Hello there just blog hopping.
Amazing post. Love it!
For a long time I blamed Pride and a lot of gays for the stereotypes among the gay community. I forced myself from attending Pride years after years, and I told myself I would be disgusted and ashamed of what goes on at Pride. Up until a couple weeks ago, I went to my first Pride Festival. For awhile I forgot to be afraid, I felt relaxed and free to be who I am. I didn’t care about what other gay people wore, or how they acted. All I cared about at that moment was the smile on so many gay and lesbians faces and their free being of who they are 🙂
@Roadlesstaken – Same here! I would absolutely love it, but I don’t think they’re too common in the Bible Belt. 😦
@noul07 – Thanks for sharing your perspective. I’m glad the experience was different than your expectations.@BroadwayBound93 – There are actually many pride events in places you wouldn’t expect, but they are quite a bit smaller than in, say, NY or SF.@pinaysweetness_xx – Thank you.

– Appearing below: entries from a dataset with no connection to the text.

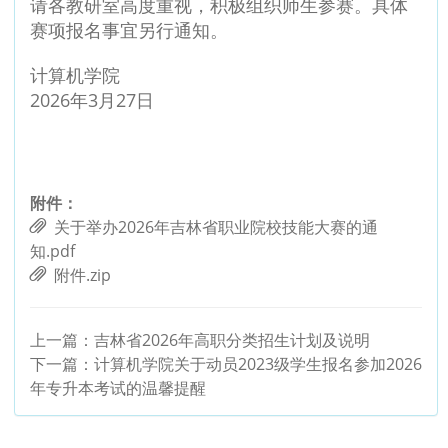
请各教研室高度重视，积极组织师生参赛。具体
赛项报名事宜另行通知。
计算机学院
2026年3月27日
附件：
关于举办2026年吉林省职业院校技能大赛的通
知.pdf
附件.zip
上一篇：
吉林省2026年高职分类招生计划及说明
下一篇：
计算机学院关于动员2023级学生报名参加2026
年专升本考试的温馨提醒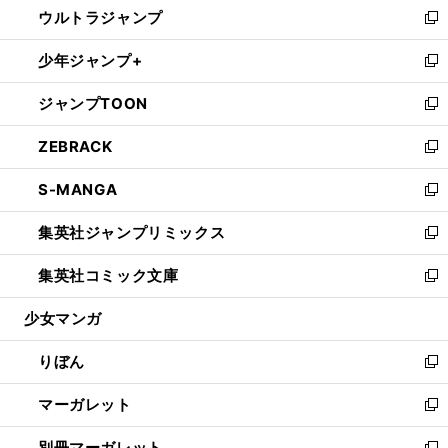
ウルトラジャンプ
く
で
ド
ィ
い
新
開
ウ
ン
ウ
し
少年ジャンプ+
く
で
ド
ィ
い
新
開
ウ
ン
ウ
し
ジャンプTOON
く
で
ド
ィ
い
新
開
ウ
ン
ウ
し
ZEBRACK
く
で
ド
ィ
い
新
開
ウ
ン
ウ
し
S-MANGA
く
で
ド
ィ
い
新
開
ウ
ン
ウ
し
集英社ジャンプリミックス
く
で
ド
ィ
い
新
開
ウ
ン
ウ
し
集英社コミック文庫
く
で
ド
ィ
い
新
開
ウ
ン
ウ
し
少女マンガ
く
で
ド
ィ
い
開
ウ
ン
ウ
りぼん
く
で
ド
ィ
新
開
ウ
ン
し
マーガレット
く
で
ド
い
新
開
ウ
ウ
し
別冊マーガレット
く
で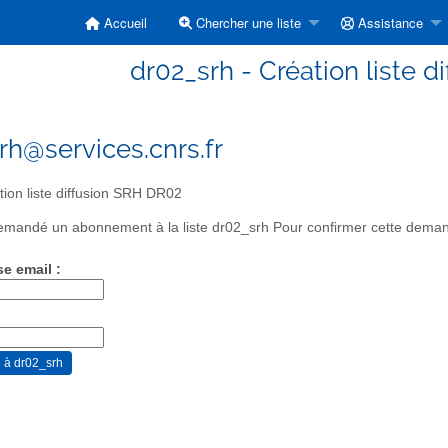
Accueil
Chercher une liste
Assistance
dr02_srh - Création liste 
rh@services.cnrs.fr
ion liste diffusion SRH DR02
mandé un abonnement à la liste dr02_srh Pour confirmer cette demande
se email :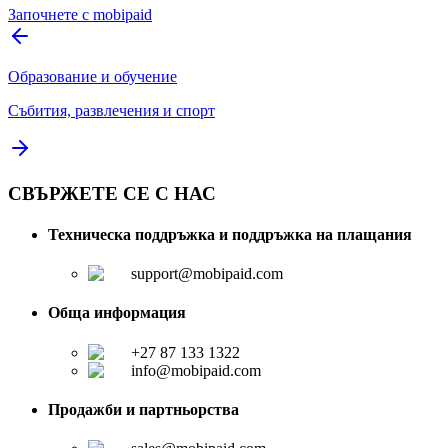
Започнете с mobipaid
Образование и обучение
Събития, развлечения и спорт
СВЪРЖЕТЕ СЕ С НАС
Техническа поддръжка и поддръжка на плащания
support@mobipaid.com
Обща информация
+27 87 133 1322
info@mobipaid.com
Продажби и партньорства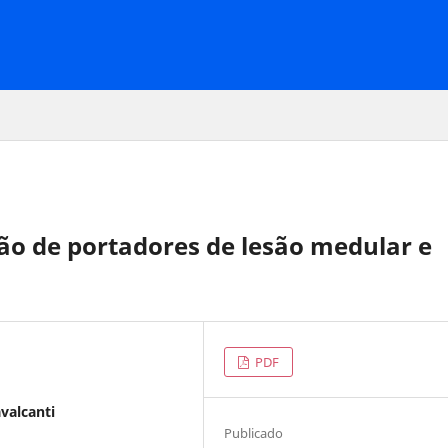
ão de portadores de lesão medular e
PDF
avalcanti
Publicado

Being able to be proud of yourself, your identity and your culture in itself is an amazing feeling and really can be a life changing experience. As a Chicana who’s grandparents are in denial of being Mexican, I had to find my own way to my culture and heritage, as you may have had to understand, accept and be okay with your orientation. What a beautiful thing!
Very insightful, I love this post.
@fueradelugar – @joannasaurusrex – Thank you both for reading and commenting on this post. I’m glad that so many people have enjoyed reading it.
Thanks for sharing. I just try to not group the whole crowd together. Like you have your crazies in the straight crowd, you also have them in your crowd. If someone does something I find offensive to young viewing eyes, I simply try to remember to tag that as an event only for that person. I do not like how they conducted themselves, not so much the GLBT community. I have friends that are a part of that community. I may not agree with their living styles, but I also don’t agree with the way some of my straight friends live. 🙂 I still love them each the same though. They’re still people, you know? 🙂 I love people.Thanks, again, for sharing. It was nice reading the other side from the vantage point of someone who wasn’t P’d off, so-to-speak. It was refreshing. Thanks!*hugs*,~*Akarui Mitsukai*~
@akarui_mitsukai – You’re very welcome. Thank you for reading the post and commenting.
I just went to pride it was my first year ever going an it was AMAZING
@showyofours – Good for you! Glad you had the opportunity to go this year. Thanks for stopping by and commenting on the post.